• YOUR TASK: Could you transcribe every record below exactly as written, excluding the pictures?

• DATA PROVIDED:
####################

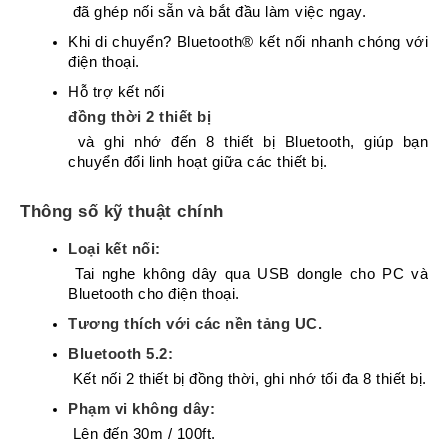
Chuyển
 đã ghép nối sẵn và bắt đầu làm việc ngay.
Chính
Khi di chuyển? Bluetooth® kết nối nhanh chóng với 
Sách
điện thoại.
Bảo
Hành
Hỗ trợ kết nối 
đồng thời 2 thiết bị
Thương
Hiệu
 và ghi nhớ đến 8 thiết bị Bluetooth, giúp bạn 
chuyển đổi linh hoạt giữa các thiết bị.
Chính
Sách
Đổi
Thông số kỹ thuật chính
Hàng
Loại kết nối:
Dịch
 Tai nghe không dây qua USB dongle cho PC và 
Vụ
Sửa
Bluetooth cho điện thoại.
Chữa
Tương thích với các nền tảng UC.
Bluetooth 5.2:
 Kết nối 2 thiết bị đồng thời, ghi nhớ tối đa 8 thiết bị.
Phạm vi không dây:
 Lên đến 30m / 100ft.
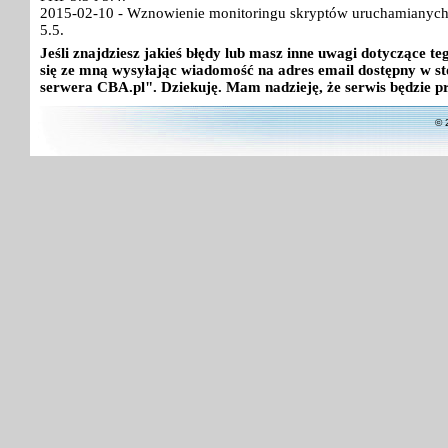
2015-02-10 - Wznowienie monitoringu skryptów uruchamianych
5.5.
Jeśli znajdziesz jakieś błędy lub masz inne uwagi dotyczące 
się ze mną wysyłając wiadomość na adres email dostępny w st
serwera CBA.pl". Dziekuję. Mam nadzieję, że serwis będzie p
© 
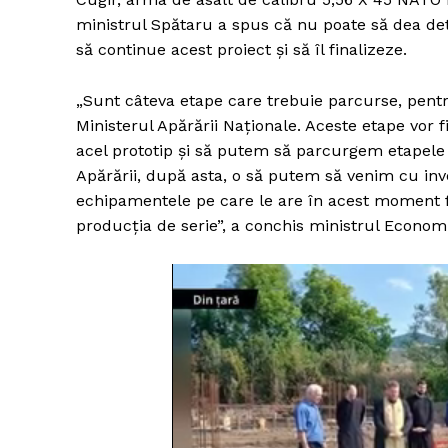
ministrul Spătaru a spus că nu poate să dea det
să continue acest proiect şi să îl finalizeze.
„Sunt câteva etape care trebuie parcurse, pentru
Ministerul Apărării Naţionale. Aceste etape vor
acel prototip şi să putem să parcurgem etapele 
Apărării, după asta, o să putem să venim cu i
echipamentele pe care le are în acest moment fa
producţia de serie”, a conchis ministrul Economi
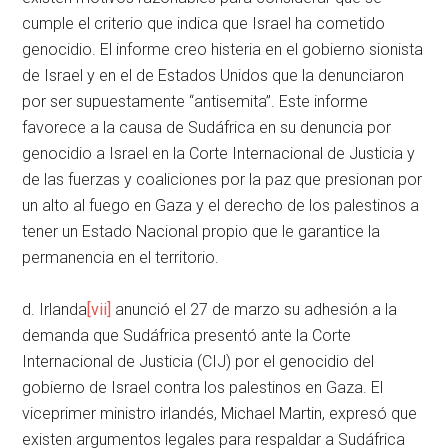
cumple el criterio que indica que Israel ha cometido
genocidio. El informe creo histeria en el gobierno sionista
de Israel y en el de Estados Unidos que la denunciaron
por ser supuestamente “antisemita”. Este informe
favorece a la causa de Sudáfrica en su denuncia por
genocidio a Israel en la Corte Internacional de Justicia y
de las fuerzas y coaliciones por la paz que presionan por
un alto al fuego en Gaza y el derecho de los palestinos a
tener un Estado Nacional propio que le garantice la
permanencia en el territorio.
d. Irlanda
[vii]
anunció el 27 de marzo su adhesión a la
demanda que Sudáfrica presentó ante la Corte
Internacional de Justicia (CIJ) por el genocidio del
gobierno de Israel contra los palestinos en Gaza. El
viceprimer ministro irlandés, Michael Martin, expresó que
existen argumentos legales para respaldar a Sudáfrica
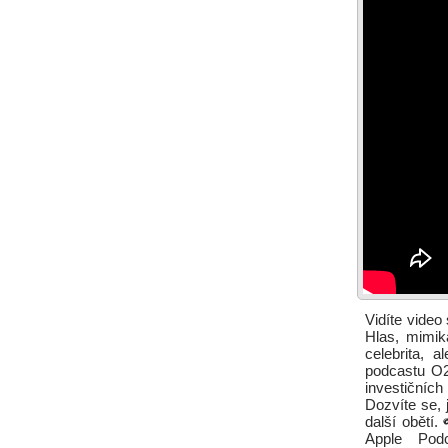
Vidíte vide
Hlas, mimik
celebrita, 
podcastu O2
investičních
Dozvíte se, 
další obětí.
Apple Podc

####################

• RESULT:
Chuyển
 đã ghép nối sẵn và bắt đầu làm việc ngay.
Chính
Khi di chuyển? Bluetooth® kết nối nhanh chóng với 
Sách
điện thoại.
Bảo
Hành
Hỗ trợ kết nối 
đồng thời 2 thiết bị
Thương
Hiệu
 và ghi nhớ đến 8 thiết bị Bluetooth, giúp bạn 
chuyển đổi linh hoạt giữa các thiết bị.
Chính
Sách
Đổi
Thông số kỹ thuật chính
Hàng
Loại kết nối:
Dịch
 Tai nghe không dây qua USB dongle cho PC và 
Vụ
Sửa
Bluetooth cho điện thoại.
Chữa
Tương thích với các nền tảng UC.
Bluetooth 5.2:
 Kết nối 2 thiết bị đồng thời, ghi nhớ tối đa 8 thiết bị.
Phạm vi không dây:
 Lên đến 30m / 100ft.
2015-02-10 - Wznowienie monitoringu skryptów uruchamianych
5.5.
Jeśli znajdziesz jakieś błędy lub masz inne uwagi dotyczące 
się ze mną wysyłając wiadomość na adres email dostępny w st
serwera CBA.pl". Dziekuję. Mam nadzieję, że serwis będzie p
© 
ministrul Spătaru a spus că nu poate să dea det
să continue acest proiect şi să îl finalizeze.
„Sunt câteva etape care trebuie parcurse, pentru
Ministerul Apărării Naţionale. Aceste etape vor
acel prototip şi să putem să parcurgem etapele 
Apărării, după asta, o să putem să venim cu i
echipamentele pe care le are în acest moment fa
producţia de serie”, a conchis ministrul Economi
cumple el criterio que indica que Israel ha cometido
genocidio. El informe creo histeria en el gobierno sionista
de Israel y en el de Estados Unidos que la denunciaron
por ser supuestamente “antisemita”. Este informe
favorece a la causa de Sudáfrica en su denuncia por
genocidio a Israel en la Corte Internacional de Justicia y
de las fuerzas y coaliciones por la paz que presionan por
un alto al fuego en Gaza y el derecho de los palestinos a
tener un Estado Nacional propio que le garantice la
permanencia en el territorio.
d. Irlanda
[vii]
anunció el 27 de marzo su adhesión a la
demanda que Sudáfrica presentó ante la Corte
Internacional de Justicia (CIJ) por el genocidio del
gobierno de Israel contra los palestinos en Gaza. El
viceprimer ministro irlandés, Michael Martin, expresó que
existen argumentos legales para respaldar a Sudáfrica
Vidíte vide
Hlas, mimik
celebrita, 
podcastu O2
investičních
Dozvíte se, 
další obětí.
Apple Podc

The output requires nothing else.